LinkedIn Ultimate Tips Guide

Quick Glossary

  • Profile – the LinkedIn page describing you. The Public version is seen by anyone not signed in to LinkedIn and can be found by search engines.
  • Relationship – “1st degree” users are LinkedIn users that you connect with directly. “2nd degree” connections are those that require you to go through one middle man connection to reach. “3rd degree” means two middle man connections are needed to contact the LinkedIn user.
  • Connection – a 1st degree LinkedIn user in your network.
  • Inside connection – a connection employed at a company you're targeting.
  • Introductions – a way to contact 2nd or 3rd degree connections via middle man connections.
  • Recommendations – positive feedback about you from another LinkedIn connection.
  • InMails – LinkedIn's internal emails. Must be a premium member or pay US$10 per InMail.
  • OpenLink Network – an exclusive network for premium members only. However, premium members can opt to allow any LinkedIn user to send them an OpenLink message which is like a free InMail.

Make the right choices first

  • Join LinkedIn. 17 million and counting, there's still room for more.
  • Only join LinkedIn once. Having multiple accounts will only dilute the usefulness of each individual profile, and LinkedIn Customer Support cannot merge accounts for you.
  • Update your account with all your email addresses that people might use for LinkedIn invitations. This will help you avoid creating multiple accounts by accident.
  • Consider upgrading to a premium account with features such as enhanced search results containing relevant LinkedIn users that aren't yet connections of yours. You can then contact them with InMails which have a much higher rate of being opened that regular email.
  • Subscribe to the LinkedIn blog to find out about new features.
  • Cancel your account if you decide to stop using LinkedIn by emailing Customer Service.
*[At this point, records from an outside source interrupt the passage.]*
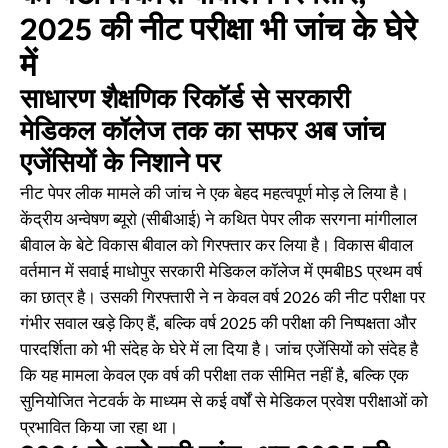
2025 की नीट परीक्षा भी जांच के घेरे
में
साधारण शैक्षणिक रिकॉर्ड से सरकारी
मेडिकल कॉलेज तक का सफर अब जांच
एजेंसियों के निशाने पर
नीट पेपर लीक मामले की जांच ने एक बेहद महत्वपूर्ण मोड़ ले लिया है।
केंद्रीय अन्वेषण ब्यूरो (सीबीआई) ने कथित पेपर लीक सरगना मांगीलाल
बीवाल के बेटे विकास बीवाल को गिरफ्तार कर लिया है। विकास बीवाल
वर्तमान में सवाई माधोपुर सरकारी मेडिकल कॉलेज में एमबीBS प्रथम वर्ष
का छात्र है। उसकी गिरफ्तारी ने न केवल वर्ष 2026 की नीट परीक्षा पर
गंभीर सवाल खड़े किए हैं, बल्कि वर्ष 2025 की परीक्षा की निष्पक्षता और
पारदर्शिता को भी संदेह के घेरे में ला दिया है। जांच एजेंसियों को संदेह है
कि यह मामला केवल एक वर्ष की परीक्षा तक सीमित नहीं है, बल्कि एक
सुनियोजित नेटवर्क के माध्यम से कई वर्षों से मेडिकल प्रवेश परीक्षाओं को
प्रभावित किया जा रहा था।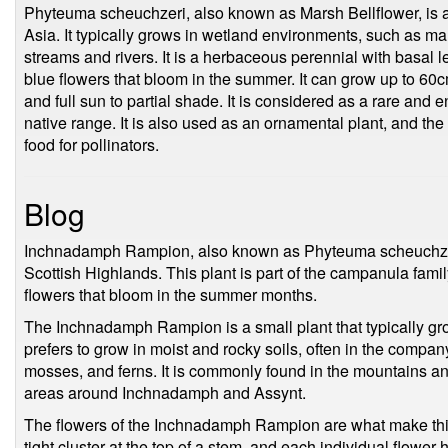
Phyteuma scheuchzeri, also known as Marsh Bellflower, is a
Asia. It typically grows in wetland environments, such as ma
streams and rivers. It is a herbaceous perennial with basal l
blue flowers that bloom in the summer. It can grow up to 60cm 
and full sun to partial shade. It is considered as a rare and
native range. It is also used as an ornamental plant, and the
food for pollinators.
Blog
Inchnadamph Rampion, also known as Phyteuma scheuchzeri, i
Scottish Highlands. This plant is part of the campanula family
flowers that bloom in the summer months.
The Inchnadamph Rampion is a small plant that typically gro
prefers to grow in moist and rocky soils, often in the compan
mosses, and ferns. It is commonly found in the mountains and 
areas around Inchnadamph and Assynt.
The flowers of the Inchnadamph Rampion are what make this 
tight cluster at the top of a stem, and each individual flower 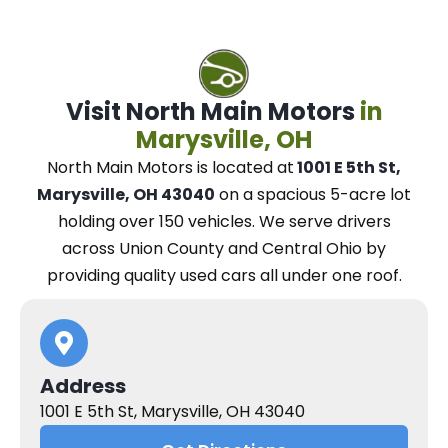
Visit North Main Motors
in
Marysville, OH
North Main Motors
is located at
1001 E 5th St,
Marysville, OH 43040
on a spacious 5-acre lot
holding over 150 vehicles.
We
serve drivers
across Union County and Central Ohio
by
providing quality used cars all under one roof.
Address
1001 E 5th St, Marysville, OH 43040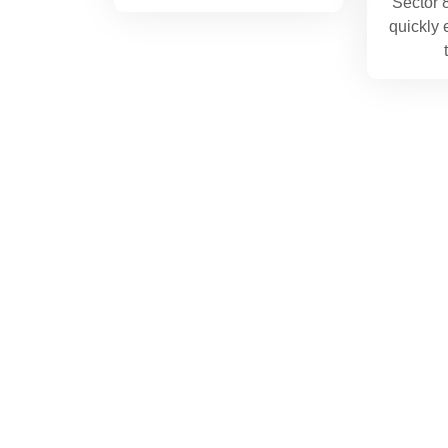
Sector 
quickly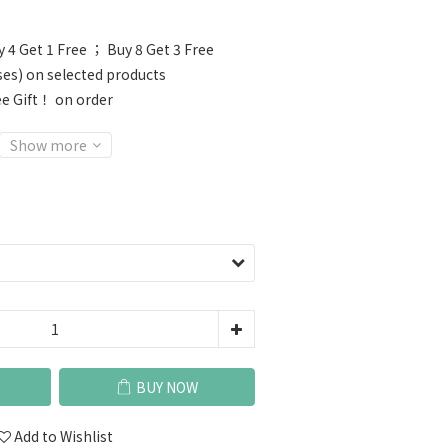
 4 Get 1 Free ； Buy 8 Get 3 Free
ses) on selected products
e Gift！ on order
Show more
BUY NOW
Add to Wishlist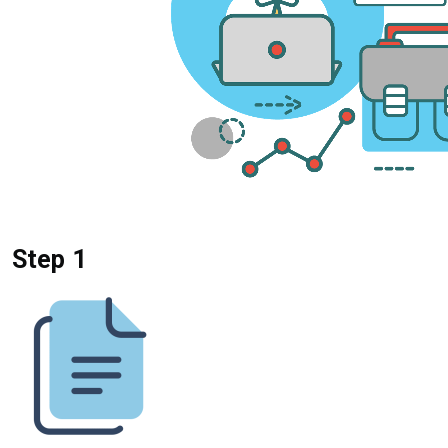
Step 1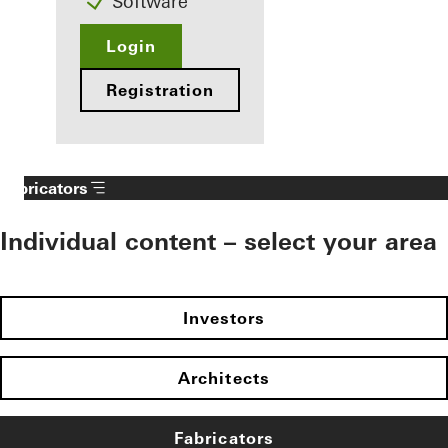
Software
Login
Registration
Fabricators
Individual content – select your area
Investors
Architects
Fabricators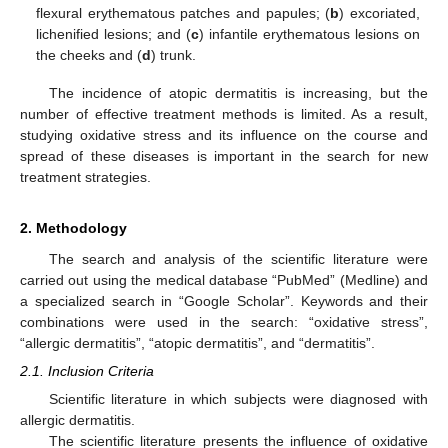
flexural erythematous patches and papules; (
b
) excoriated,
lichenified lesions; and (
c
) infantile erythematous lesions on
the cheeks and (
d
) trunk.
The incidence of atopic dermatitis is increasing, but the
number of effective treatment methods is limited. As a result,
studying oxidative stress and its influence on the course and
spread of these diseases is important in the search for new
treatment strategies.
2. Methodology
The search and analysis of the scientific literature were
carried out using the medical database “PubMed” (Medline) and
a specialized search in “Google Scholar”. Keywords and their
combinations were used in the search: “oxidative stress”,
“allergic dermatitis”, “atopic dermatitis”, and “dermatitis”.
2.1. Inclusion Criteria
Scientific literature in which subjects were diagnosed with
allergic dermatitis.
The scientific literature presents the influence of oxidative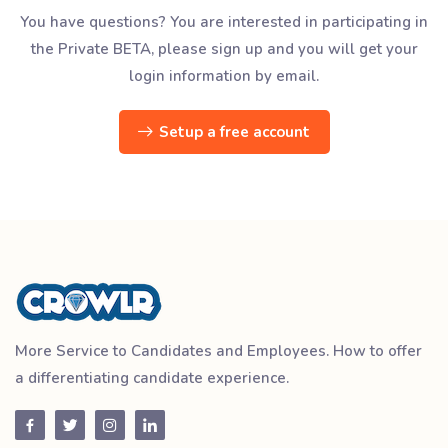
You have questions? You are interested in participating in
the Private BETA, please sign up and you will get your
login information by email.
Setup a free account
More Service to Candidates and Employees. How to offer
a differentiating candidate experience.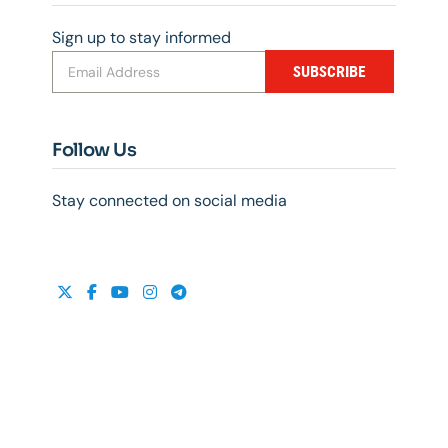
Sign up to stay informed
SUBSCRIBE
Follow Us
Stay connected on social media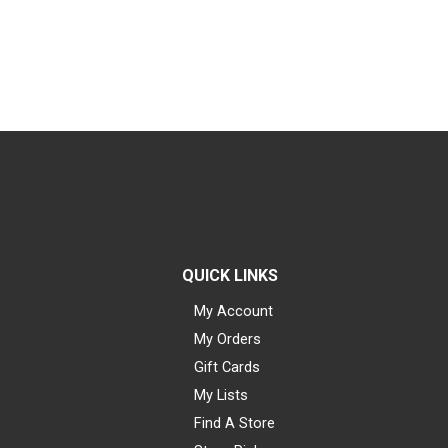
QUICK LINKS
My Account
My Orders
Gift Cards
My Lists
Find A Store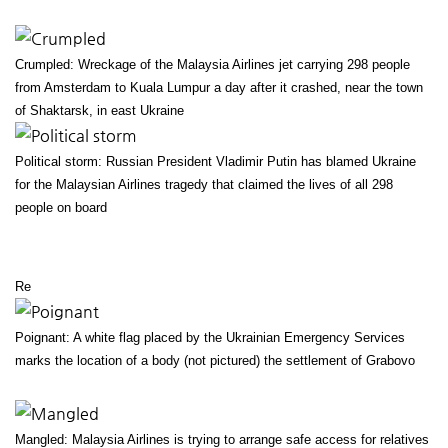
Crumpled: Wreckage of the Malaysia Airlines jet carrying 298 people
from Amsterdam to Kuala Lumpur a day after it crashed, near the town
of Shaktarsk, in east Ukraine
Political storm: Russian President Vladimir Putin has blamed Ukraine
for the Malaysian Airlines tragedy that claimed the lives of all 298
people on board
Re
Poignant: A white flag placed by the Ukrainian Emergency Services
marks the location of a body (not pictured) the settlement of Grabovo
Mangled: Malaysia Airlines is trying to arrange safe access for relatives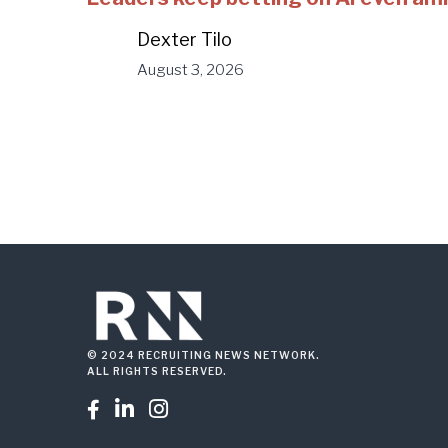
Dexter Tilo
August 3, 2026
© 2024 RECRUITING NEWS NETWORK.
ALL RIGHTS RESERVED.


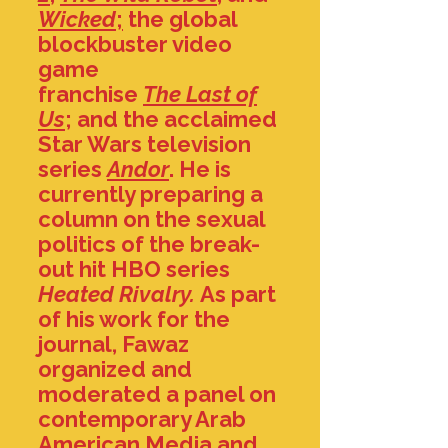
Wicked
;
the global
blockbuster video
game
franchise
The
Last of
Us
; and the acclaimed
Star Wars television
series
Andor
. He is
currently preparing a
column on the sexual
politics of the break-
out hit HBO series
Heated Rivalry.
As part
of his work for the
journal, Fawaz
organized and
moderated a panel on
contemporary Arab
American Media and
Don't leave expired information to be found by people researching you.

Develop a LinkedIn strategy

You need to cover 3 fundamentals:

  1. Make your profile the best sales document for you so that you can…
  2. Get a maximum number of recommendations to build your stature, which will help…
  3. Grow your LinkedIn network to increase the chance that your profile will be seen by the right person to hire you.

Supercharge your LinkedIn profile

  • The LinkedIn Profile is your online resume or CV. Apply great resume tips, avoid any typical or unusual resume mistakes.
  • LinkedIn gives you a lot of control over what appears in your profile and your public profile. The public profile should only display positive elements that are pertinent to your current work search.
  • Attract hiring managers or clients via your public profile by only including hard-hitting information such as stellar recommendations from past hiring managers or clients.
  • All texts should be well-written, but by YOU, written in your voice.
  • Write memorable Summary text, it's your LinkedIn elevator pitch.
  • Although your profile is promoting you, avoid using annoying sales text (“Act now!”) that you wouldn't have on your resume.
  • Display an effective photo on your profile that best conveys the impression you want to leave with the viewer. People remember faces.
  • Hide irrelevant connections from your public profile. Typically this means non-work-related friends and family.
  • Create a LinkedIn “vanity url” using a format that's easy to guess and remember: www.linkedin.com/in/firstnamelastname
  • Publicize your LinkedIn vanity url in your email signature, on business cards and wherever it may be seen by someone who would want your resume.
  • Use a LinkedIn-generated email signature to promote your public profile. It will also help grow your network of connections from your email recipients.
  • Promote your profile on your blog, other websites and forum signatures with official LinkedIn buttons.
  • Update your profile regularly. The easiest way to do this is by constantly adding connections. Every change highlights your profile on connections' Network Updates pages, giving you more exposure.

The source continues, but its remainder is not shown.